For the fourth time in five games this season against the Diamondbacks, the Giants have hit a home run in the eighth or ninth innings to erase a deficit.

  • On April 22, Buster Posey hits a two-run home run in the bottom of the eighth to tie the game 4-4. The Giants would win the next inning 5-4.
  • On April 23 vs. Arizona, Brandon Belt hits a two-run home run in the bottom of the ninth to tie game 4-4. Arizona would wind up winning in the 11th, 6-4
  • On April 24 vs. Arizona, Brandon Crawford hits a solo home run in the bottom of the ninth to tie game 2-2. Arizona would win the game 3-2 in the 10th.

So when Josh Wilson hit a solo home run, giving Arizona a 1-0 lead in the bottom of the ninth of Tuesday, the stage was set for some more late-inning thunder from the Giants.

And thankfully, they got some help from Arizona manager Kirk Gibson.

Gibson actually pulled a Bochy.

After Wilson’s home run off Santiago Casilla in the eighth gave Arizona the lead, Gibson opted to let pitcher Trevor Cahill hit for himself with one out in the eighth.

Despite holding a narrow 1-0 lead, the move appeared to be a sound one as Cahill was shutting out the Giants on three hits and he had only thrown 82 pitches through eight innings.

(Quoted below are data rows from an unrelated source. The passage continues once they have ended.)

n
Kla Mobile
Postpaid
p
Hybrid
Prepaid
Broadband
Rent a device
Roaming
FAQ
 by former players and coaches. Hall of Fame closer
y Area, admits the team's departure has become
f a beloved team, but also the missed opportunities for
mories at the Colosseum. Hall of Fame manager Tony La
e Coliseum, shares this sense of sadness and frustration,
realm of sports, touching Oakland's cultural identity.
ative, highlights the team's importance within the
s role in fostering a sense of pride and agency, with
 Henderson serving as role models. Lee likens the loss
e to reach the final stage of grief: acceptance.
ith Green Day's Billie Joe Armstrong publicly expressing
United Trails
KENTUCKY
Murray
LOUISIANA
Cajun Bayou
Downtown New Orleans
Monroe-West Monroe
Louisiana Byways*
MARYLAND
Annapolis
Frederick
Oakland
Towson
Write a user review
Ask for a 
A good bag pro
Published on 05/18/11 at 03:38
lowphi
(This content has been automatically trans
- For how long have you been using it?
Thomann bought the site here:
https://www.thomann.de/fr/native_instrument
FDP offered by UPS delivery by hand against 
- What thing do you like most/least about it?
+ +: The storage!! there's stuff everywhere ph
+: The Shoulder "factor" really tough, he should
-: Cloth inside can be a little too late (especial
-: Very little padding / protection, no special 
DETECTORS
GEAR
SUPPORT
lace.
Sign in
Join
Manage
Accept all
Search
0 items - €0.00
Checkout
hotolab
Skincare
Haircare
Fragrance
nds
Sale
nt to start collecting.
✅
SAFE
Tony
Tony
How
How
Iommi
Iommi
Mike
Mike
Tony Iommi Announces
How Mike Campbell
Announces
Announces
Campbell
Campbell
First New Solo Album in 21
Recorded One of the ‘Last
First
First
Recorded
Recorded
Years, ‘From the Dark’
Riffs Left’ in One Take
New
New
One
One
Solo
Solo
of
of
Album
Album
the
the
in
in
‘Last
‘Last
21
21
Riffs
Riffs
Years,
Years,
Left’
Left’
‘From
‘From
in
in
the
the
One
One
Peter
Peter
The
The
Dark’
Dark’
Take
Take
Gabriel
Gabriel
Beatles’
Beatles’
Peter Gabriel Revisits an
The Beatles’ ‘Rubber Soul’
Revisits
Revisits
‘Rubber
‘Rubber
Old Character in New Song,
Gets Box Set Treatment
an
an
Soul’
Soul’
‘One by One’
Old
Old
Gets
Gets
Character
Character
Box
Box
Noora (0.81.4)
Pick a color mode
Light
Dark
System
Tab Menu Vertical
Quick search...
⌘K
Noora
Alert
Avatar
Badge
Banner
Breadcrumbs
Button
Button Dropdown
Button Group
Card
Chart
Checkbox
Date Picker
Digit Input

Angel Pagan led off the ninth and worked the count full on Cahill before shooting a single into right field. That led Gibson to come get Cahill and bring in J.J. Putz.

“I didn’t want him to take the loss,” Arizona manager Kirk Gibson said. “I had confidence in my closer and it didn’t work out.”

Thanks a lot, Gibby.

Pagan stole second, Marco Scutaro struck out, then Pablo Sandoval hammered a Putz pitch deep over the wall in right center for a 2-1 Giants led.

Sergio Romo would come in and set the Diamondbacks down in order in the ninth for his 10th save of the season.

It game the Giants their 15th win in April. If the Giants win 15 games every month, they’ll win 90 games for the season. So the blast ended April on a positive note. It gives the Giants the chance to salvage the road trip with a 3-3 mark with a win Wednesday. And it means they didn’t completely squander seven shutout innings from Madison Bumgarner, who lowered his ERA 1.55.